=== What to produce ===
Return only the final portion of the entries: the line with "più sull’ utilizzo" and every line after it, each one exact.

=== Data to process ===
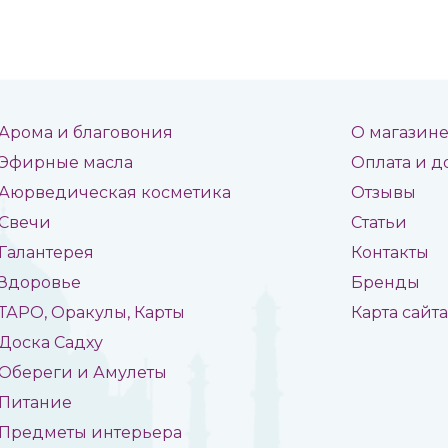
Арома и благовония
О магазин
Эфирные масла
Оплата и д
Аюрведическая косметика
Отзывы
Свечи
Статьи
Галантерея
Контакты
Здоровье
Бренды
ТАРО, Оракулы, Карты
Карта сайт
Доска Садху
Обереги и Амулеты
Питание
Предметы интерьера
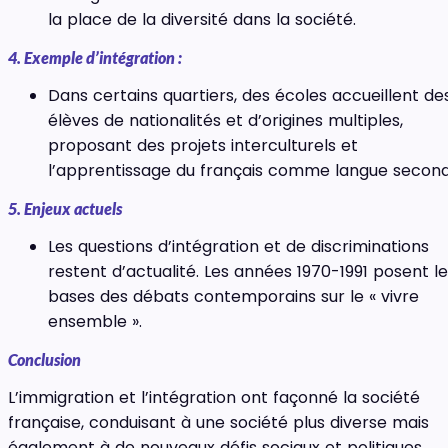
la place de la diversité dans la société.
4. Exemple d’intégration :
Dans certains quartiers, des écoles accueillent de
élèves de nationalités et d’origines multiples,
proposant des projets interculturels et
l’apprentissage du français comme langue second
5. Enjeux actuels
Les questions d’intégration et de discriminations
restent d’actualité. Les années 1970-1991 posent l
bases des débats contemporains sur le « vivre
ensemble ».
Conclusion
L’immigration et l’intégration ont façonné la société
française, conduisant à une société plus diverse mais
également à de nouveaux défis sociaux et politiques.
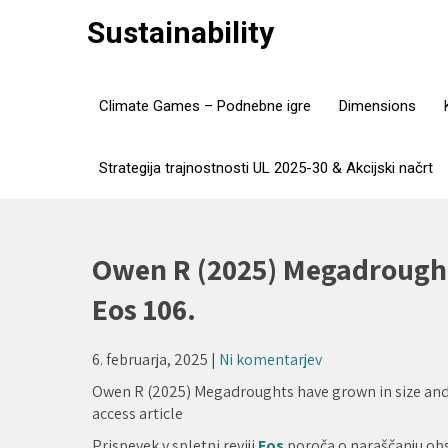
Skip
Sustainability
to
content
Climate Games – Podnebne igre
Dimensions
Strategija trajnostnosti UL 2025-30 & Akcijski načrt
Owen R (2025) Megadrought
Eos 106.
6. februarja, 2025
|
Ni komentarjev
Owen R (2025) Megadroughts have grown in size an
access article
Prispevek v spletni reviji
Eos
poroča o naraščanju obs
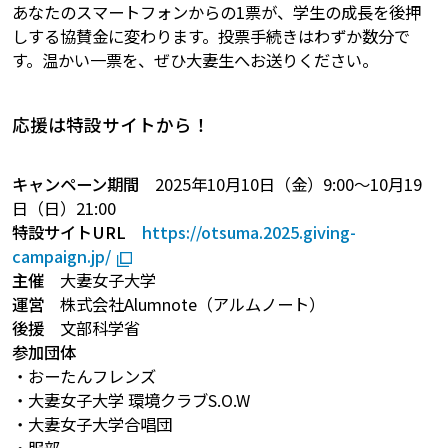
あなたのスマートフォンからの1票が、学生の成長を後押
しする協賛金に変わります。投票手続きはわずか数分で
す。温かい一票を、ぜひ大妻生へお送りください。
応援は特設サイトから！
キャンペーン期間
2025年10月10日（金）9:00～10月19
日（日）21:00
特設サイトURL
https://otsuma.2025.giving-
campaign.jp/
主催
大妻女子大学
運営
株式会社Alumnote（アルムノート）
後援
文部科学省
参加団体
・おーたんフレンズ
・大妻女子大学 環境クラブS.O.W
・大妻女子大学合唱団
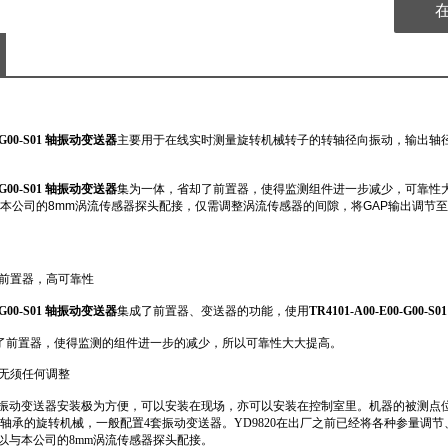
0-G00-S01 轴振动变送器
主要用于在线实时测量旋转机械转子的转轴径向振动，输出轴
0-G00-S01 轴振动变送器
集为一体，省却了前置器，使得监测组件进一步减少，可靠性
本公司的
8mm
涡流传感器探头配接，仅需调整涡流传感器的间隙，将
GAP
输出调节至
前置器，高可靠性
0-G00-S01 轴振动变送器
集成了前置器、变送器的功能，使用
TR4101-A00-E00-G00
省却了前置器，使得监测的组件进一步的减少，所以可靠性大大提高。
无须任何调整
线制轴振动变送器安装极为方便，可以安装在现场，亦可以安装在控制室里。机器的被测点位置
轴承的旋转机械，一般配置4套振动变送器。YD9820在出厂之前已经将各种参量调
 可以与本公司的8mm涡流传感器探头配接。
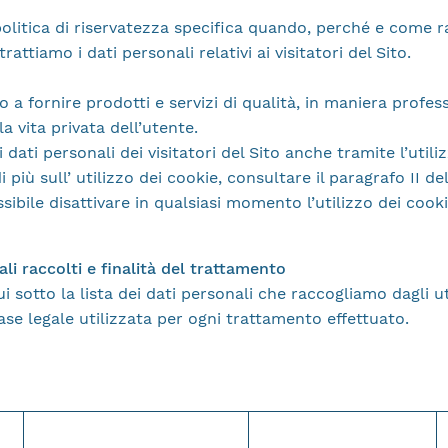
olitica di riservatezza specifica quando, perché e come 
trattiamo i dati personali relativi ai visitatori del Sito.
 a fornire prodotti e servizi di qualità, in maniera profes
a vita privata dell’utente.
dati personali dei visitatori del Sito anche tramite l’utili
 più sull’ utilizzo dei cookie, consultare il paragrafo II d
ssibile disattivare in qualsiasi momento l’utilizzo dei cook
ali raccolti e finalità del trattamento
 sotto la lista dei dati personali che raccogliamo dagli ut
 base legale utilizzata per ogni trattamento effettuato.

=== Solution to the problem ===
 più sull’ utilizzo dei cookie, consultare il paragrafo II d
ssibile disattivare in qualsiasi momento l’utilizzo dei cook
ali raccolti e finalità del trattamento
 sotto la lista dei dati personali che raccogliamo dagli ut
 base legale utilizzata per ogni trattamento effettuato.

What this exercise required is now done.